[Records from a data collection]
══════════════════════════════

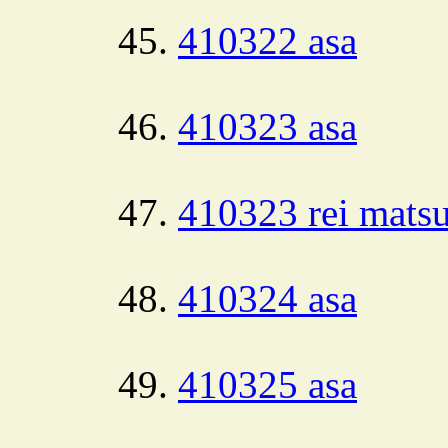
410322 asa
410323 asa
410323 rei matsu
410324 asa
410325 asa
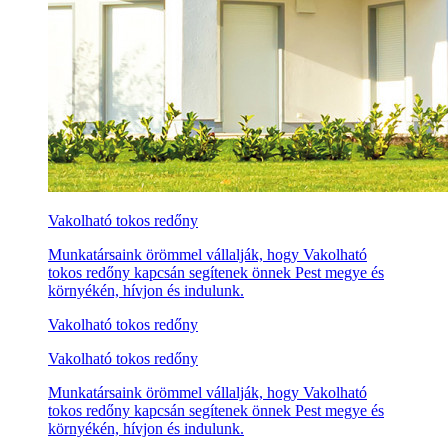
Vakolható tokos redőny
Munkatársaink örömmel vállalják, hogy Vakolható
tokos redőny kapcsán segítenek önnek Pest megye és
környékén, hívjon és indulunk.
Vakolható tokos redőny
Vakolható tokos redőny
Munkatársaink örömmel vállalják, hogy Vakolható
tokos redőny kapcsán segítenek önnek Pest megye és
környékén, hívjon és indulunk.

══════════════════════════════

▶ _TASK PROMPT_
Before printing the records again, strip out the pictures; change nothing else.

▶ _ANSWER TO THIS EXERCISE_
410322 asa
410323 asa
410323 rei matsu
410324 asa
410325 asa
Vakolható tokos redőny
Munkatársaink örömmel vállalják, hogy Vakolható
tokos redőny kapcsán segítenek önnek Pest megye és
környékén, hívjon és indulunk.
Vakolható tokos redőny
Vakolható tokos redőny
Munkatársaink örömmel vállalják, hogy Vakolható
tokos redőny kapcsán segítenek önnek Pest megye és
környékén, hívjon és indulunk.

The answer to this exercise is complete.